Thank you very very much I’m learning all on my own I️ just hit a year since I️ first picked up a camera so it’s been a struggle. Your advice is really Insightful thank you.. a few more I’d like for you too look at


----------



## Braineack (Nov 28, 2017)

the images are great, just work on that framing.  Almost every one of those the head is touching the edge of the frame and showing more torso/legs than really needed.

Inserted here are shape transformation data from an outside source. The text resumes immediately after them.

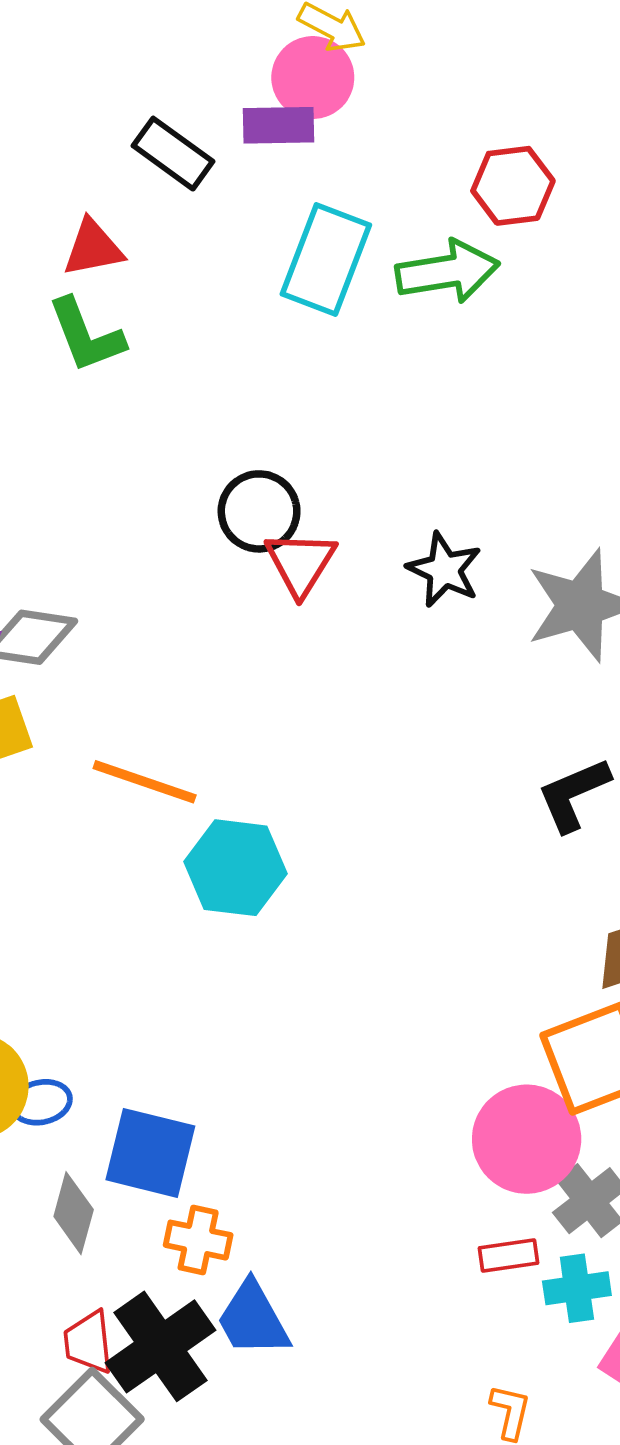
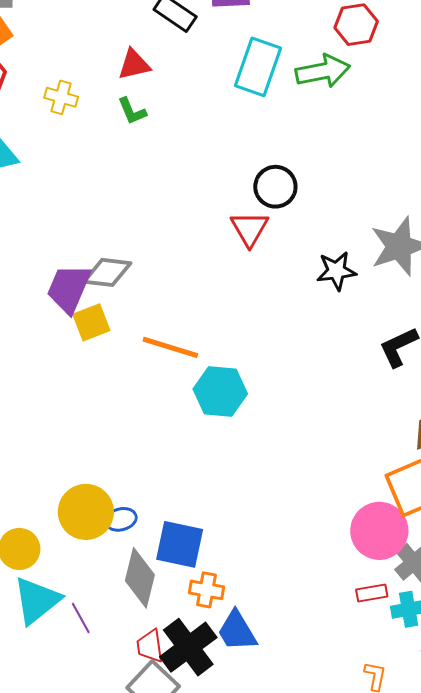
green L-shape: (86, 335) -> (132, 111), size x0.7
black circle: (259, 511) -> (275, 187), moved
black star: (444, 570) -> (336, 271), moved, turned -30
gray diamond: (74, 1213) -> (140, 578), size x1.4

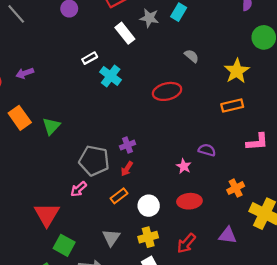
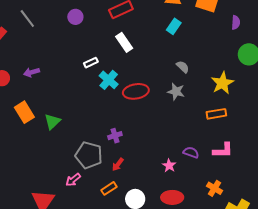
gray star: (149, 18) -> (176, 92), moved
red ellipse: (167, 91) -> (136, 91), moved
pink L-shape: (257, 142) -> (223, 150), moved
purple cross: (127, 145) -> (115, 136), moved
orange cross: (236, 188) -> (215, 188), turned -35

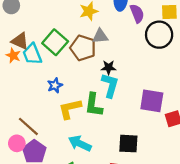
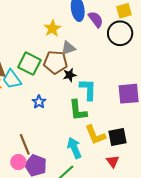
black star: (109, 67) -> (70, 75), moved
yellow L-shape: (70, 109) -> (95, 135), moved, turned -85
brown line: (28, 126) -> (25, 144), turned 40
cyan arrow: (80, 143) -> (74, 148), turned 55

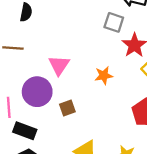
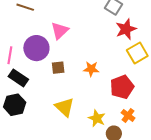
orange star: (104, 76) -> (91, 69), moved

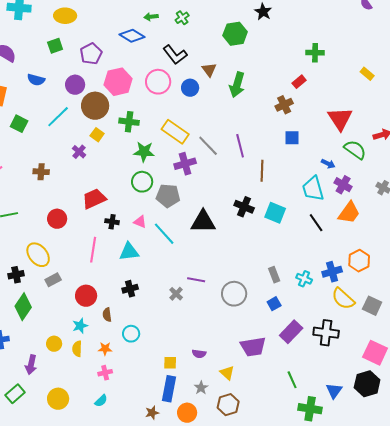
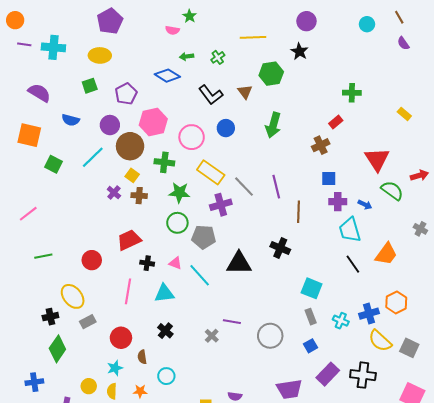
brown triangle: (209, 70) -> (245, 92), moved
pink circle: (158, 82) -> (192, 137), moved
brown cross: (41, 172) -> (139, 196), moved
purple cross: (343, 185) -> (338, 202), moved, turned -30
cyan square: (275, 213) -> (312, 288), moved
black cross: (130, 289) -> (165, 331), turned -35

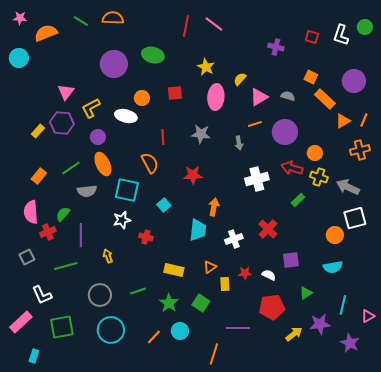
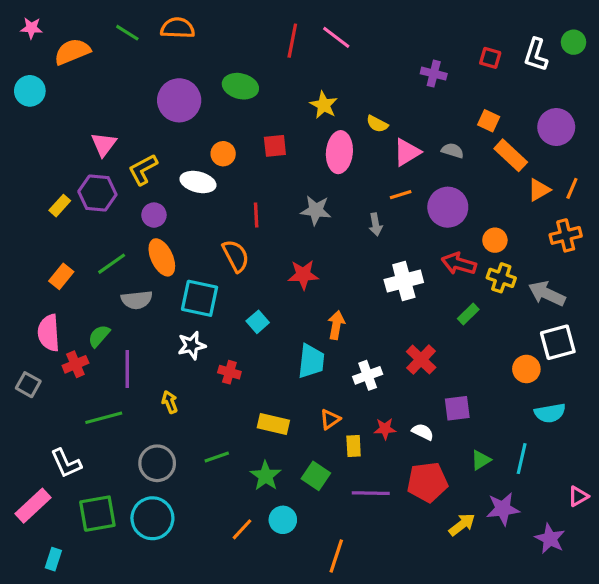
yellow semicircle: (240, 79) -> (377, 124), turned -104
gray square: (27, 257) -> (28, 385), moved, turned -35
cyan semicircle: (333, 267) -> (550, 413), moved
cyan line: (343, 305) -> (522, 459), moved
purple line: (238, 328) -> (371, 493), moved
cyan circle: (111, 330) -> (152, 518), moved

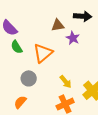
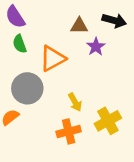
gray circle: (29, 78) -> (27, 88), size x1.5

It looks intentional on that third shot with the blonde hair and very good overall. but some of the others, like the girl on the white blouse,  she looks jammed up into the top corner of the frame, with the majority of the image of her torso, so my eyes are only really drawn into her neck/chest.


----------



## Dean_Gretsch (Nov 28, 2017)

More chest on the last set! J/k. Those look much better than the first set as far as your cropping goes.


----------



## Omarphoto6911 (Nov 28, 2017)

Braineack said:


> the images are great, just work on that framing.  Almost every one of those the head is touching the edge of the frame and showing more torso/legs than really needed.
> 
> It looks intentional on that third shot with the blonde hair and very good overall. but some of the others, like the girl on the white blouse,  she looks jammed up into the top corner of the frame, with the majority of the image of her torso, so my eyes are only really drawn into her neck/chest.



I’m having a real hard time with framing


----------



## Braineack (Nov 28, 2017)

doing great otherwise, could be worse


----------



## DanOstergren (Nov 29, 2017)

Wow, what a gorgeous model. That bone structure is just amazing! I would love to get him in front of my camera. You did an amazing job photographing him by putting great emphasis on the features that make him beautiful.

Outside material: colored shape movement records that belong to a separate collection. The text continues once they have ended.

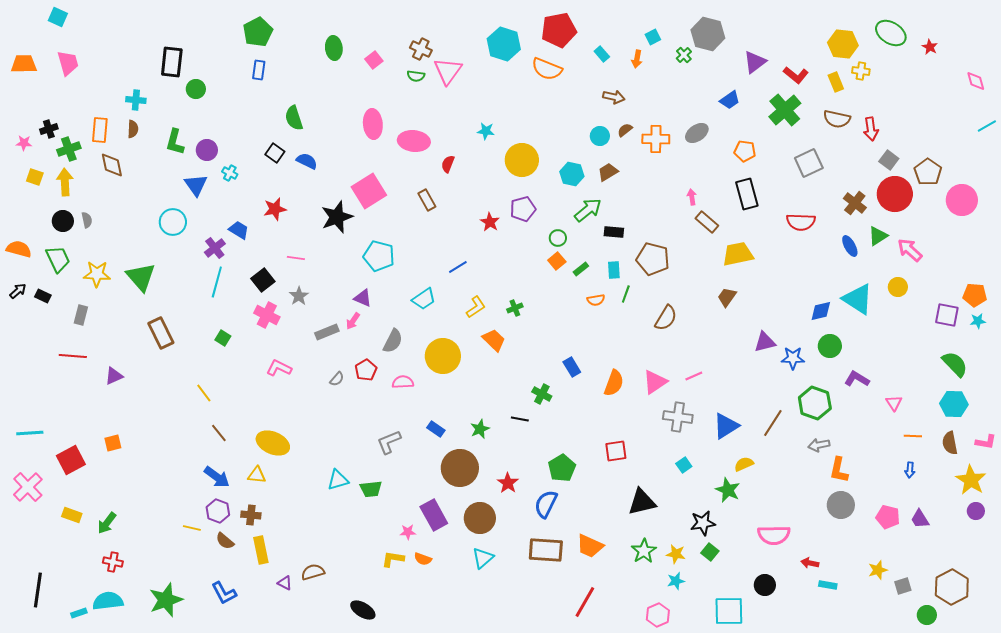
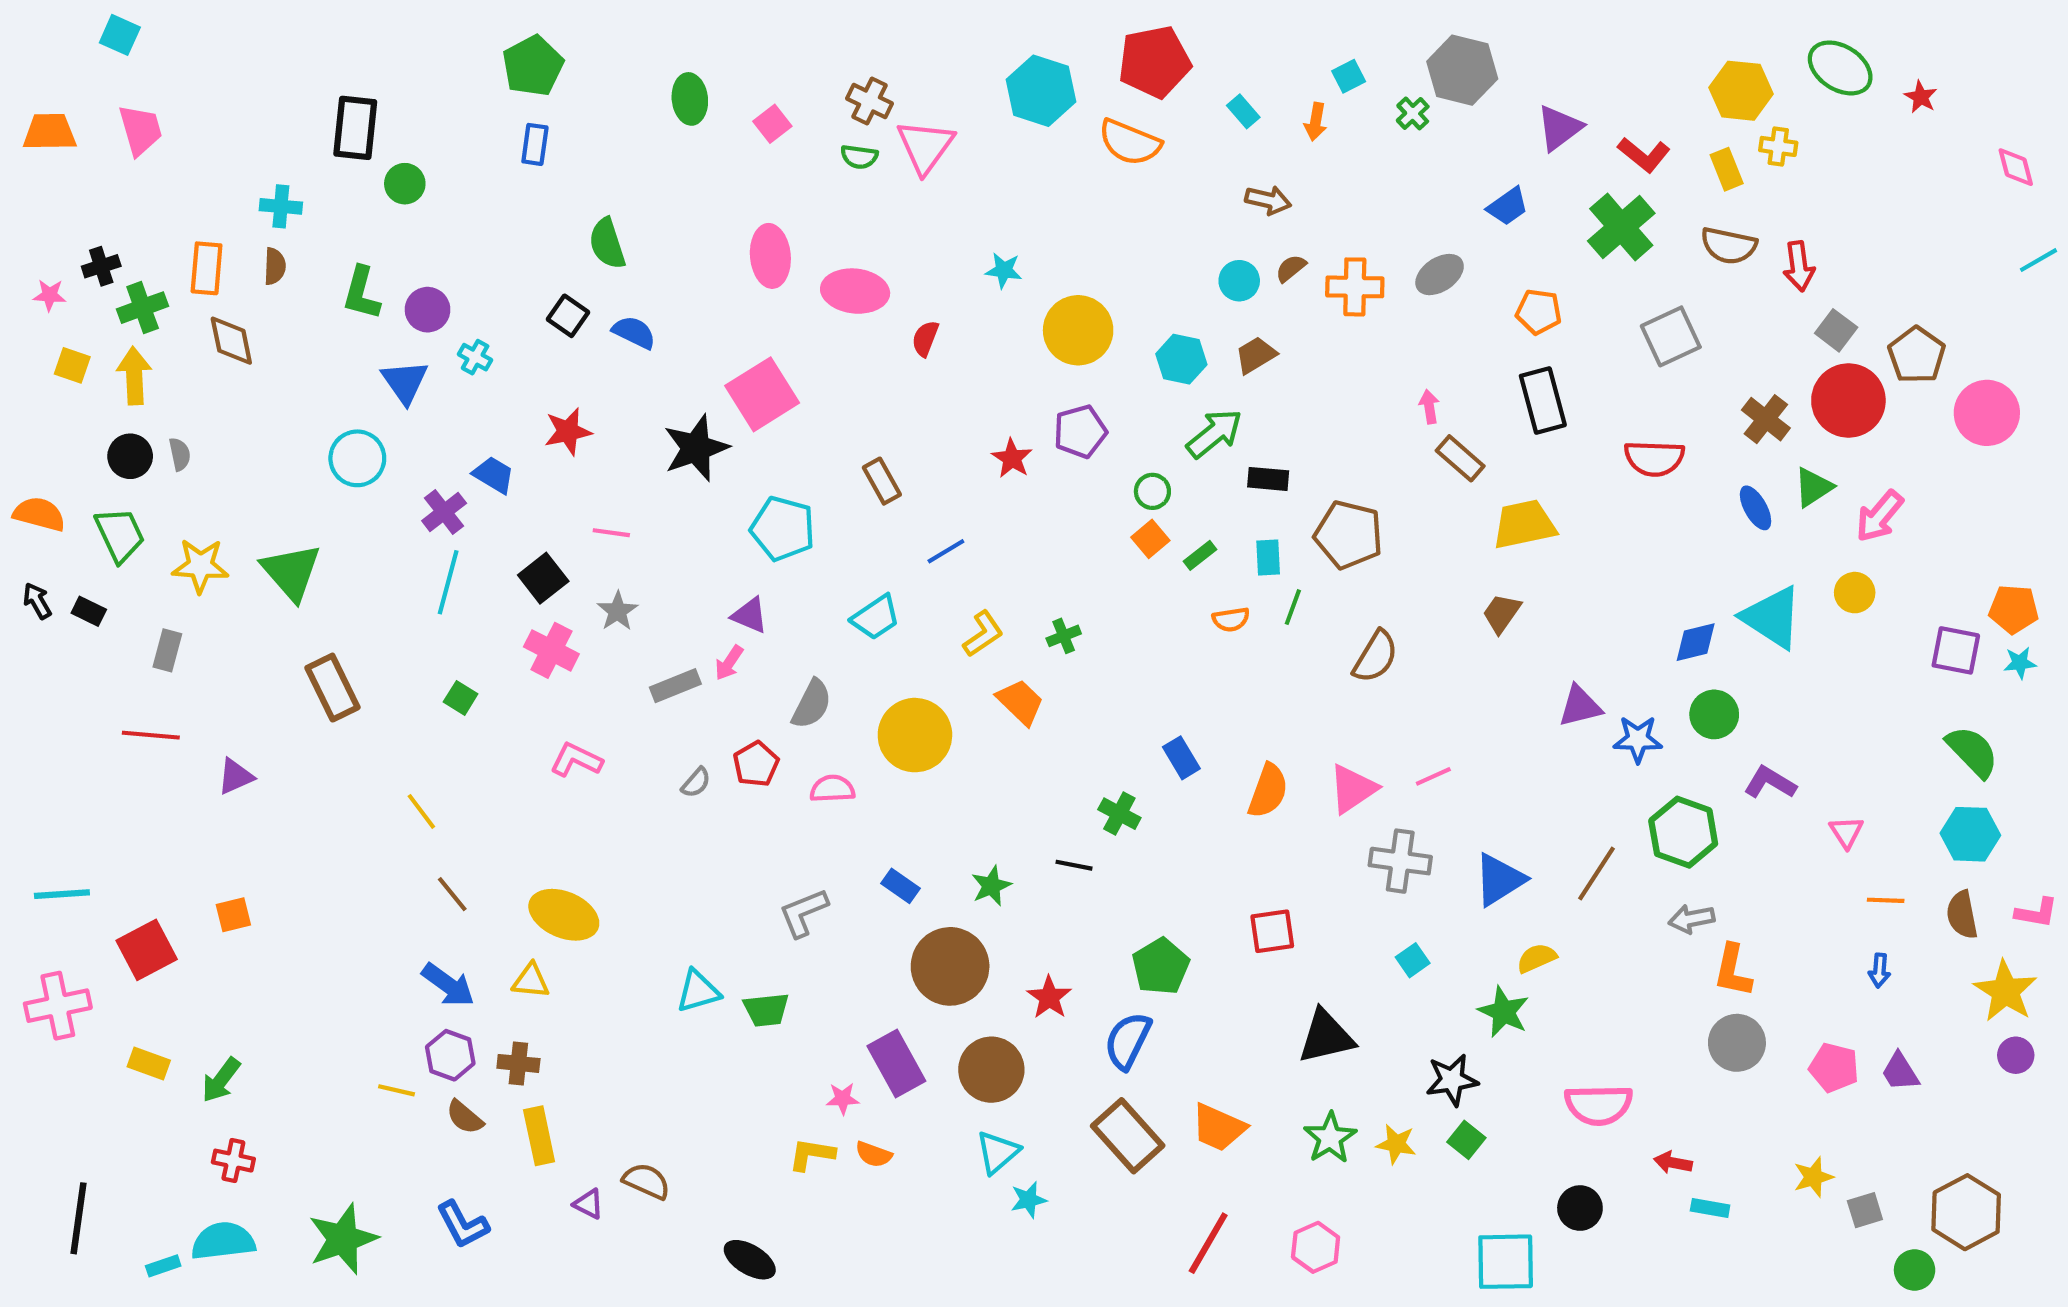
brown rectangle: (427, 200) -> (882, 481), moved
pink arrow: (910, 250) -> (1879, 516), turned -92
black arrow: (18, 291) -> (37, 601), turned -78
pink cross: (28, 487) -> (58, 1006), turned 32
brown rectangle: (546, 550) -> (1128, 1136), turned 44
brown semicircle: (313, 572) -> (646, 1181), turned 40
cyan star: (676, 581) -> (1029, 1200), moved
pink hexagon: (658, 615) -> (1316, 1247), moved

I agree with the comments about cropping some of the chest out for a more close-in headshot. With that strong expression, you could go with a crop that is a bit closer so the eye contact and expression have more impact on the viewer, but still shows enough of the clothing detail to be a useable fashion image. Something like this: https://orig00.deviantart.net/2077/...28_at_10_12_09_pm_by_danostergren-dbv6wkf.png

As far as everything else goes, this image is great. The lighting is impeccable, good styling that really compliments him, and I can't tell if it's been edited or not, which to me is a very good thing. Great editing and retouching in my opinion should never leave evidence of itself, and had you not said that you edited this I would have believed you if you said it was straight out of camera. You show amazing restraint and good taste with your editing. I don't tend to rave about photos often; this one is just great. Consider me a big fan of your work, and I'm really looking forward to seeing what you do in the future. It's taken me almost 10 years to build my skill to be on your level of good.


----------



## DanOstergren (Nov 29, 2017)

Omarphoto6911 said:


> Braineack said:
> 
> 
> > the images are great, just work on that framing.  Almost every one of those the head is touching the edge of the frame and showing more torso/legs than really needed.
> ...


I personally like your framing in all of the shots with female models **not including the shot with the arm cut off at the edge of the frame**. It's not a rule that always has to be followed, and I don't think breaking that rule is hurting your headshots at all.


----------



## Omarphoto6911 (Nov 29, 2017)

DanOstergren said:


> Wow, what a gorgeous model. That bone structure is just amazing! I would love to get him in front of my camera. You did an amazing job photographing him by putting great emphasis on the features that make him beautiful.
> 
> I agree with the comments about cropping some of the chest out for a more close-in headshot. With that strong expression, you could go with a crop that is a bit closer so the eye contact and expression have more impact on the viewer, but still shows enough of the clothing detail to be a useable fashion image. Something like this: https://orig00.deviantart.net/2077/...28_at_10_12_09_pm_by_danostergren-dbv6wkf.png
> 
> As far as everything else goes, this image is great. The lighting is impeccable, good styling that really compliments him, and I can't tell if it's been edited or not, which to me is a very good thing. Great editing and retouching in my opinion should never leave evidence of itself, and had you not said that you edited this I would have believed you if you said it was straight out of camera. You show amazing restraint and good taste with your editing. I don't tend to rave about photos often; this one is just great. Consider me a big fan of your work, and I'm really looking forward to seeing what you do in the future. It's taken me almost 10 years to build my skill to be on your level of good.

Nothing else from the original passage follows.